Van glycerol en citroenzuur kun je een polyester maken die pas écht goed biologisch afbreekbaar is. Binnen een paar jaar is het weg, melden UvA-onderzoekers Albert Alberts en Gadi Rothenberg.

In een persbericht wist de universiteit het nieuws zó overtuigend te hypen (citaat: ‘bij massaproductie leidt dit niet tot plasticsoep in de oceanen…’) dat het vandaag (25 februari) de voorpagina van het Parool haalde.

Dat het wondermateriaal bestond, zong al langer rond. Maar tot nu toe was de samenstelling geheim. Pas vorige week werden de drie belangrijkste octrooien ( EP2697293, EP2697294 en EP2697321) openbaar en kon worden onthuld dat het een polyester is van een alifatische polyalcohol en een tricarboxylzuur. Lees: glycerol en citroenzuur.

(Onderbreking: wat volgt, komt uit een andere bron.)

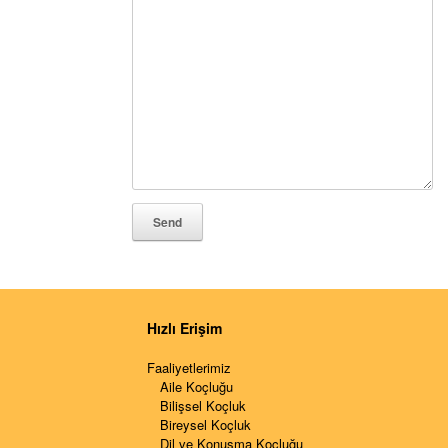
Hızlı Erişim
Faaliyetlerimiz
Aile Koçluğu
Bilişsel Koçluk
Bireysel Koçluk
Dil ve Konuşma Koçluğu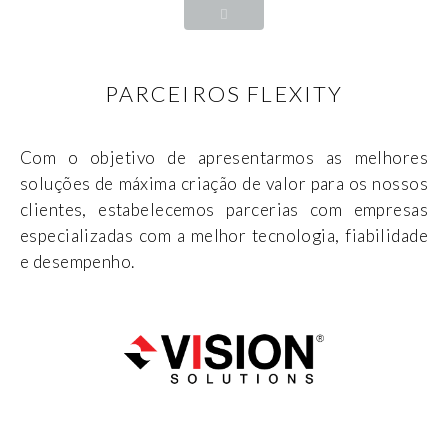
PARCEIROS FLEXITY
Com o objetivo de apresentarmos as melhores
soluções de máxima criação de valor para os nossos
clientes, estabelecemos parcerias com empresas
especializadas com a melhor tecnologia, fiabilidade
e desempenho.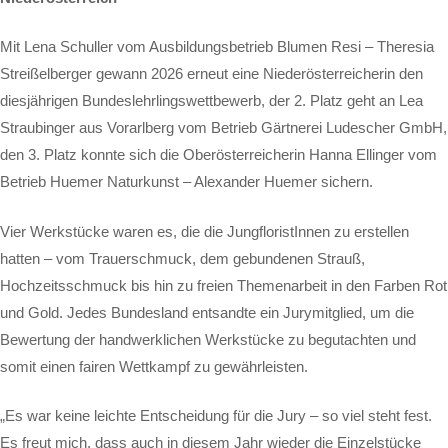
Mit Lena Schuller vom Ausbildungsbetrieb Blumen Resi – Theresia
Streißelberger gewann 2026 erneut eine Niederösterreicherin den
diesjährigen Bundeslehrlingswettbewerb, der 2. Platz geht an Lea
Straubinger aus Vorarlberg vom Betrieb Gärtnerei Ludescher GmbH,
den 3. Platz konnte sich die Oberösterreicherin Hanna Ellinger vom
Betrieb Huemer Naturkunst – Alexander Huemer sichern.
Vier Werkstücke waren es, die die JungfloristInnen zu erstellen
hatten – vom Trauerschmuck, dem gebundenen Strauß,
Hochzeitsschmuck bis hin zu freien Themenarbeit in den Farben Rot
und Gold. Jedes Bundesland entsandte ein Jurymitglied, um die
Bewertung der handwerklichen Werkstücke zu begutachten und
somit einen fairen Wettkampf zu gewährleisten.
„Es war keine leichte Entscheidung für die Jury – so viel steht fest.
Es freut mich, dass auch in diesem Jahr wieder die Einzelstücke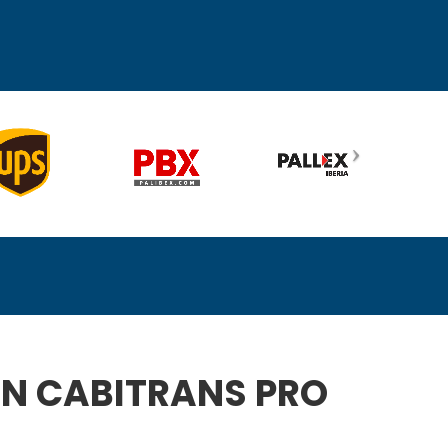
CON CABITRANS PRO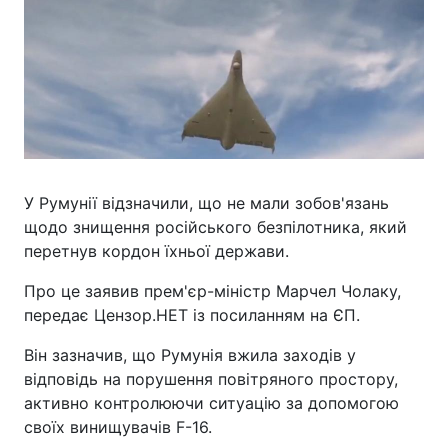
У Румунії відзначили, що не мали зобов'язань
щодо знищення російського безпілотника, який
перетнув кордон їхньої держави.
Про це заявив прем'єр-міністр Марчел Чолаку,
передає Цензор.НЕТ із посиланням на ЄП.
Він зазначив, що Румунія вжила заходів у
відповідь на порушення повітряного простору,
активно контролюючи ситуацію за допомогою
своїх винищувачів F-16.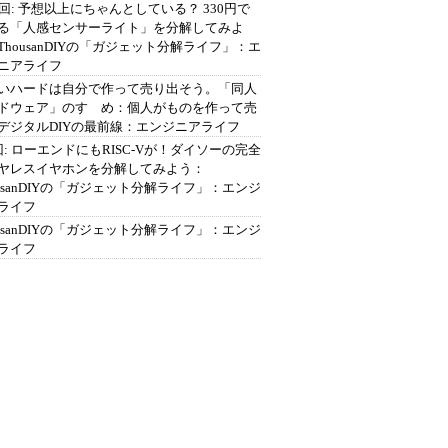
2回: 予想以上にちゃんとしている？ 330円で
る「人感センサーライト」を分解してみよ
ThousanDIYの「ガジェット分解ライフ」：エ
ニアライフ
いハードは自分で作って売り出そう。「同人
ドウェア」のすゝめ：個人がものを作って売
デジタルDIYの最前線：エンジニアライフ
回: ローエンドにもRISC-Vが！ダイソーの完全
ヤレスイヤホンを分解してみよう：
ousanDIYの「ガジェット分解ライフ」：エンジ
ライフ
ousanDIYの「ガジェット分解ライフ」：エンジ
ライフ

De octrooien verraden dat het polyester vooral dient als bindmiddel. Je kunt het vermengen met een hoog percentage glas-, koolstof- of houtvezels, of het als lijm gebruiken in multiplexplaat. In het persbericht wordt uitgelegd dat je er ook glas of metaal mee kunt verlijmen. Collega’s van de Hogeschool van Amsterdam hebben op deze manier al een tafel geproduceerd die ze zojuist aan het gezamenlijke college van bestuur cadeau hebben gedaan.

Volgens Alberts kun je het zelfs vermengen met conventionele polymeren, die daardoor ook enigszins biodegradeerbaar worden.

Die snelle afbreekbaarheid wordt voornamelijk veroorzaakt doordat het polyester langzaam oplost in water (vandaar dat de bovenste laag van die tafel uit een glazen plaat bestaat). De monomeren zijn puur natuur, en dus nauwelijks belastend voor het milieu.

Rothenberg en Alberts, eigenlijk katalyse-experts, ontdekten het per ongeluk toen ze werkten aan de synthese van biobrandstoffen. Ze verwachten dat de uitvinding, die de naam Glycix heeft meegekregen, binnen twee jaar klaar kan zijn voor industriële toepassing,. Mits een commerciële partner wordt gevonden die het aandurft.